Kévin Anin

Personal information
- Date of birth: 5 July 1986 (age 40)
- Place of birth: Le Havre, France
- Height: 1.89 m (6 ft 2 in)
- Position: Midfielder

Youth career
- 1999–2006: Le Havre

Senior career*
- Years: Team / Apps / (Gls)
- 2006–2010: Le Havre / 63 / (2)
- 2010–2012: Sochaux / 38 / (0)
- 2012–2013: Nice / 26 / (1)
- Total:  / 127 / (3)

= Kévin Anin =

French footballer (born 1986)

Kévin Anin (born 5 July 1986) is a French former professional footballer who played as a midfielder.

==Career==
A product of the Le Havre youth system which has helped develop the likes of Lassana Diarra and Charles N'Zogbia in recent years, Anin began his career in 1999 at Le Havre AC. Following his club's relegation to Ligue 2, a number of French sides, including Bordeaux, Auxerre, Sochaux and Rennes, made offers for the midfield player who had a trial at Tottenham Hotspur.
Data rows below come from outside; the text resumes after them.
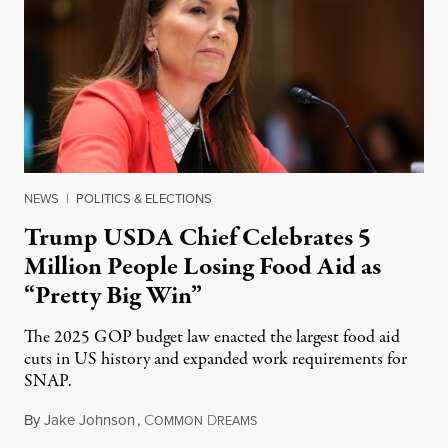
NEWS
|
POLITICS & ELECTIONS
Trump USDA Chief Celebrates 5
Million People Losing Food Aid as
“Pretty Big Win”
The 2025 GOP budget law enacted the largest food aid
cuts in US history and expanded work requirements for
SNAP.
By
Jake Johnson
,
C
D
August 5, 2026
OMMON
REAMS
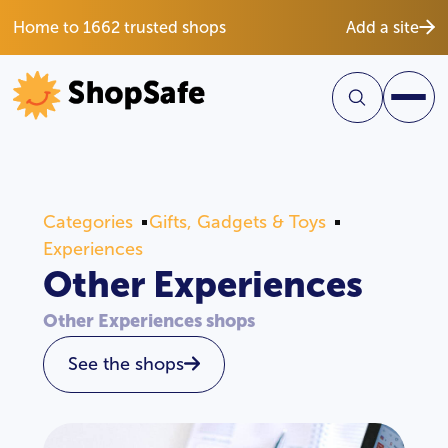
Home to 1662 trusted shops
Add a site
Categories
Gifts, Gadgets & Toys
Experiences
Other Experiences
Other Experiences shops
See the shops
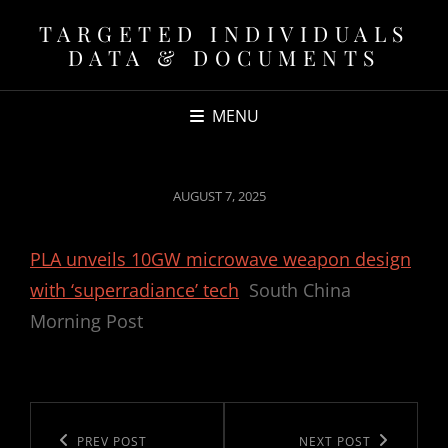
TARGETED INDIVIDUALS
DATA & DOCUMENTS
MENU
POSTED
AUGUST 7, 2025
ON
PLA unveils 10GW microwave weapon design
with ‘superradiance’ tech
South China
Morning Post
Post
navigation
Previous
PREV POST
Next
NEXT POST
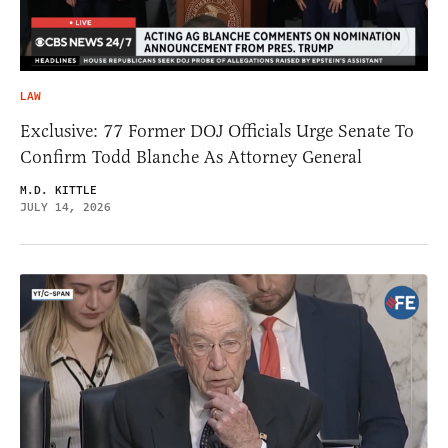
LAW
Exclusive: 77 Former DOJ Officials Urge Senate To
Confirm Todd Blanche As Attorney General
M.D. KITTLE
JULY 14, 2026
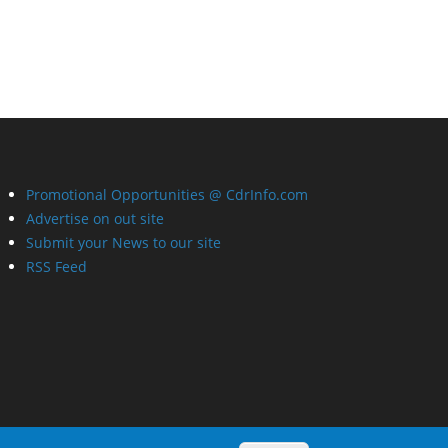
Promotional Opportunities @ CdrInfo.com
Advertise on out site
Submit your News to our site
RSS Feed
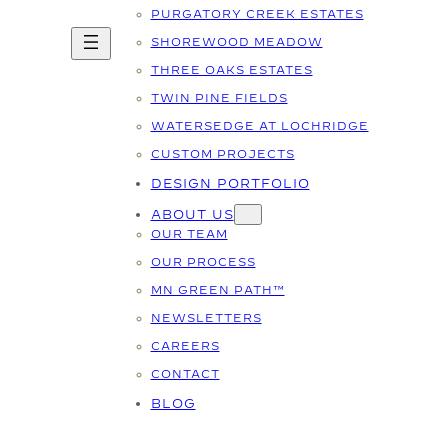
PURGATORY CREEK ESTATES
SHOREWOOD MEADOW
THREE OAKS ESTATES
TWIN PINE FIELDS
WATERSEDGE AT LOCHRIDGE
CUSTOM PROJECTS
DESIGN PORTFOLIO
ABOUT US
OUR TEAM
OUR PROCESS
MN GREEN PATH™
NEWSLETTERS
CAREERS
CONTACT
BLOG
After spending a 1.5-year spell at Sochaux Anin moved to OGC Nice on a four-year contract for a reported €2.5m on 18 January 2012.

==Road accident==
On 4 June 2013, Anin was involved in a road accident on the A28 motorway situated around 60 kilometres north-east of Rouen. He was reportedly asleep in the back of the car when the driver lost control of the vehicle. Anin suffered arm and spinal injuries and was initially placed in an induced coma. He spent a month receiving treatment in hospital before being released to begin rehabilitation. As a result of the car crash, he remained paralysed from the waist down forcing him to quit his football career. His number 17 shirt with OGC Nice was retired to pay tribute to him.